Dettori JR indicated that the follow-up period is an important attribute in the assessment of implant survival and efficacy of PRP.⁶⁵ Though a 5 year mean minimum follow-up period is considered as an ideal duration for evaluating the outcome of implant, studies included in the present review had follow up ranging from 6 months to 5 years. Few included studies did not report loss to follow up or dropouts as loss to follow-up in RCTs has the potential to seriously impair the study's validity and reliability. Differences in the drop-out rates between the control group and treatment group undermine the sample size calculation and randomization process.⁶⁵ Additionally, patients who drop out of the study could have a different outcome than those studied till the end of the trial.

4.1. Limitations and future scope

Lack of well-designed RCTs with uniform PRP preparation protocol and implant placement protocol could be noted as a limitation. Further, three included studies in the present review had some concerns for risk of bias for at least two domains in the Cochrane risk of bias tool.

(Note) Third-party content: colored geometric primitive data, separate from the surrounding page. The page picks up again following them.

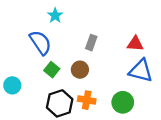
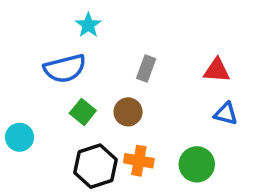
blue semicircle: (40, 43) -> (65, 69), turned 110
blue triangle: (141, 71) -> (226, 114), size x0.6

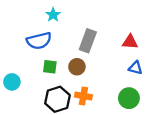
gray rectangle: (146, 69) -> (88, 41), size x1.5
green square: (83, 112) -> (50, 67), turned -32
green circle: (197, 164) -> (129, 98), moved

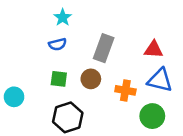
blue semicircle: (39, 41) -> (58, 44), moved, size x0.6
blue triangle: (135, 68) -> (160, 80), size x1.5
orange cross: (83, 96) -> (125, 90), moved

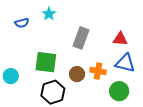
blue semicircle: (58, 44) -> (22, 23), moved
green square: (59, 79) -> (46, 62), size x1.6
brown circle: (91, 79) -> (77, 74), moved

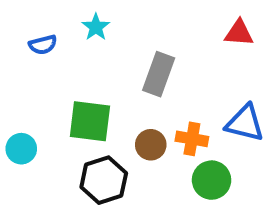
red triangle: (120, 39) -> (239, 33), moved
green circle: (119, 91) -> (212, 180), moved

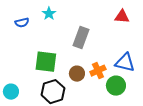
orange cross: (192, 139) -> (98, 71), turned -35
cyan circle: (21, 149) -> (11, 92), moved
green circle: (212, 180) -> (116, 86), moved

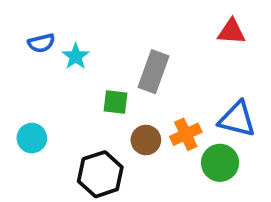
cyan star: (49, 14) -> (76, 56), moved
green square: (46, 62) -> (115, 102), moved, size x0.6
cyan circle: (11, 92) -> (32, 138), moved

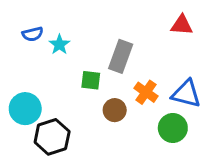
orange cross: (186, 134) -> (146, 92), moved, turned -30
cyan circle: (32, 138) -> (25, 109), size x1.4
black hexagon: (100, 174) -> (52, 137), moved

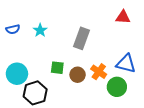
blue semicircle: (33, 34) -> (13, 29), moved
green square: (91, 80) -> (57, 68), moved
orange cross: (146, 92) -> (99, 72), moved

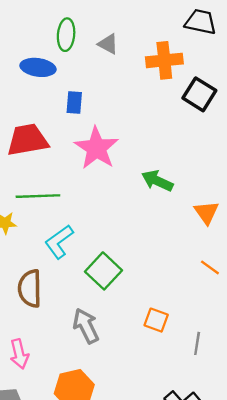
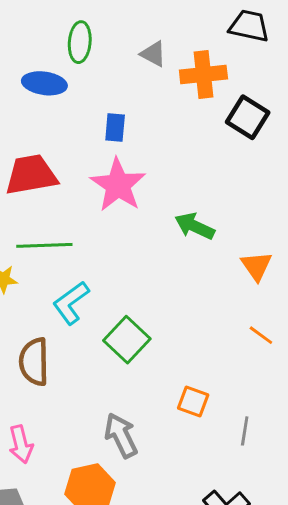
gray triangle: (108, 44) -> (153, 54), moved
blue rectangle: (74, 102) -> (115, 128), moved
gray arrow: (86, 326) -> (121, 435), moved

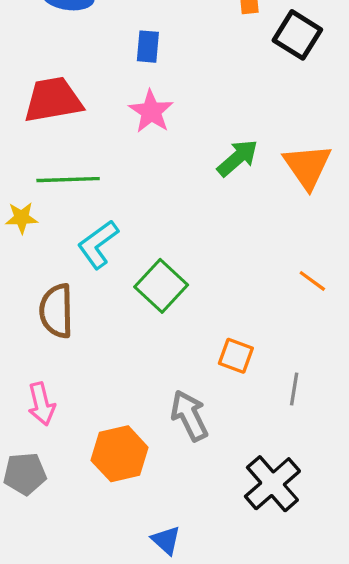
pink star: (118, 185) -> (151, 111), size x0.7
green arrow: (195, 226) -> (238, 158), turned 114
orange triangle: (256, 266) -> (307, 166), moved, size x1.4
gray arrow: (121, 435) -> (189, 416), moved

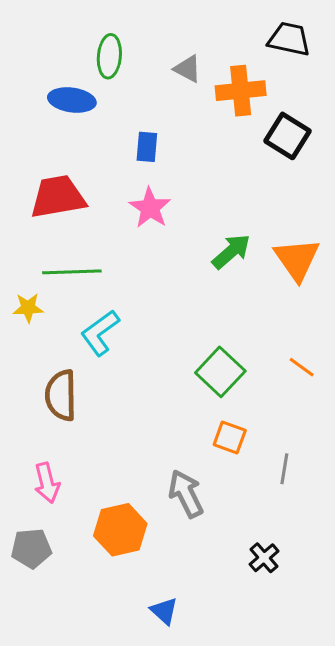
green square: (161, 286) -> (220, 372), moved
black cross: (272, 484) -> (264, 558), size x0.6

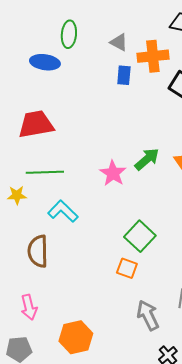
blue rectangle: (147, 147) -> (124, 75), moved
pink star: (150, 208) -> (113, 173), moved
cyan L-shape: (100, 333) -> (63, 211), turned 80
orange square: (230, 438) -> (127, 268), moved
gray arrow: (186, 494) -> (148, 315), moved

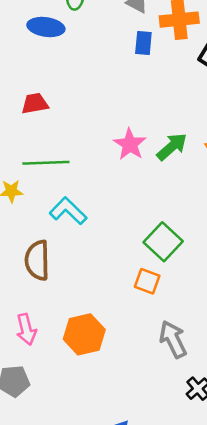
red trapezoid: (36, 124) -> (35, 104), size x0.6
pink star: (113, 173) -> (130, 144), moved
orange hexagon: (76, 337) -> (84, 334), moved

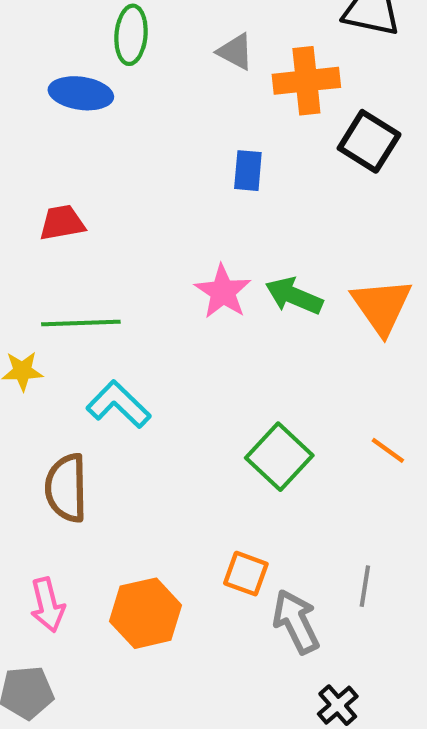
blue rectangle: (143, 43) -> (248, 171), moved
green arrow: (172, 147) -> (294, 296), turned -116
orange square: (147, 281) -> (246, 574), moved

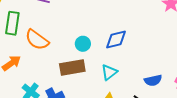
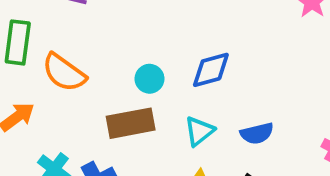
blue semicircle: (153, 80) -> (257, 133), moved

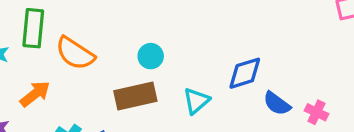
blue diamond: (211, 70) -> (245, 73), moved
blue semicircle: (257, 133) -> (277, 104), moved, turned 52

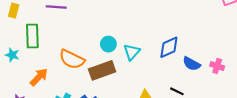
orange semicircle: (75, 53) -> (72, 59), moved
cyan triangle: (196, 101) -> (132, 52), moved

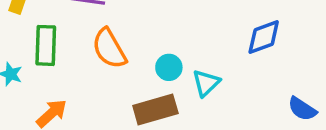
blue diamond: (169, 47) -> (264, 37), moved
orange semicircle: (72, 59) -> (109, 49), moved, turned 30

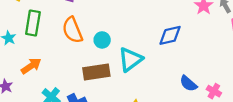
cyan circle: (169, 67) -> (102, 40), moved
cyan triangle: (206, 83) -> (130, 59), size x1.4

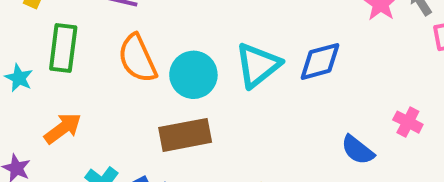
cyan circle: (102, 40) -> (193, 75), size x1.5
cyan triangle: (130, 59) -> (258, 65), moved
pink cross: (214, 91) -> (408, 122), moved

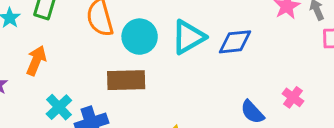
orange arrow: (63, 128) -> (36, 61), turned -40

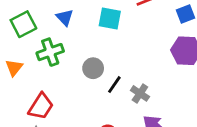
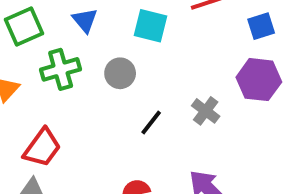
gray circle: (93, 68) -> (120, 73), moved
gray cross: (140, 93) -> (206, 111), moved

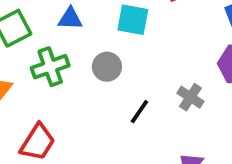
blue triangle: (85, 20) -> (70, 19), turned -44

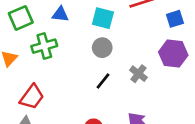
gray circle: (107, 67) -> (102, 48), moved

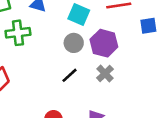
purple hexagon: (173, 54) -> (104, 43), moved

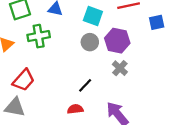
black line: (70, 75) -> (85, 85), moved

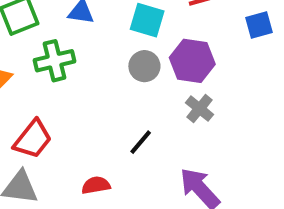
red semicircle: (75, 109) -> (96, 185), moved

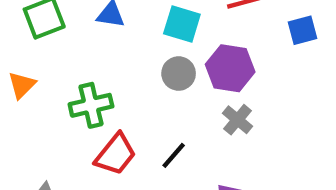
green cross: (54, 61) -> (91, 105), moved
red trapezoid: (33, 139) -> (116, 154), moved

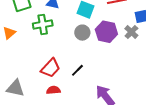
green cross: (91, 105) -> (43, 25), moved
gray cross: (238, 120) -> (131, 32), moved

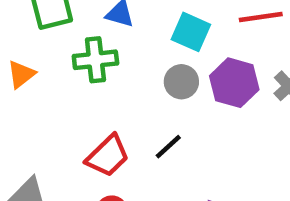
black line: (77, 70) -> (168, 147), moved

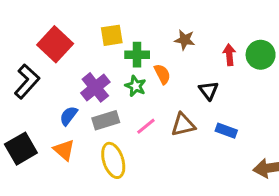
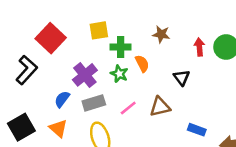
blue rectangle: (226, 131) -> (197, 130), moved

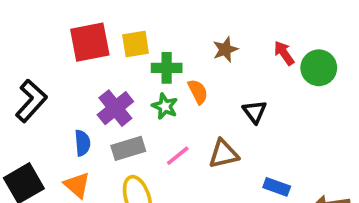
brown star: (161, 34) -> (225, 49), turned -30
red square: (51, 38) -> (90, 42), moved, turned 36
red arrow: (199, 47) -> (284, 53), moved, turned -30
blue semicircle: (62, 99) -> (82, 143), turned 138

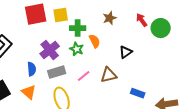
black triangle: (255, 112) -> (126, 52), turned 32

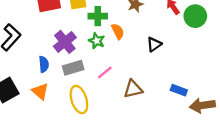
brown triangle: (109, 75) -> (133, 89), moved
blue rectangle: (138, 93) -> (179, 90), moved

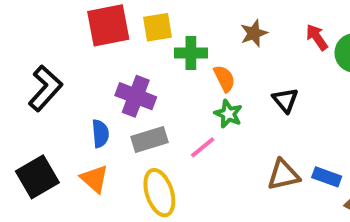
green star: (97, 41) -> (228, 114), moved
purple cross: (65, 42) -> (136, 96), turned -30
black triangle: (154, 44) -> (285, 100), turned -35
brown triangle: (133, 89) -> (283, 175), moved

Due to the limited availability of published evidence that compares PRP in immediate and delayed implant placement protocol, the use of PRP in immediate implant placement could not be justified. Well-designed RCTs should focus on analysing the effects of PRP in immediate placement and comparing with delayed implant placement protocols could add further evidence to the use of PRP.

5. Conclusion

This systematic review revealed that the effect of platelet-rich plasma is uncertain on the survival of dental implants. The risk of bias associated with selective reporting of outcome data was considered as some concern for bias. Further, well-designed RCTs with uniform PRP preparation protocol and implant placement protocols are required to provide substantial evidence.

Funding source

None.

Conflicts of interest

The authors declare no conflict of interest.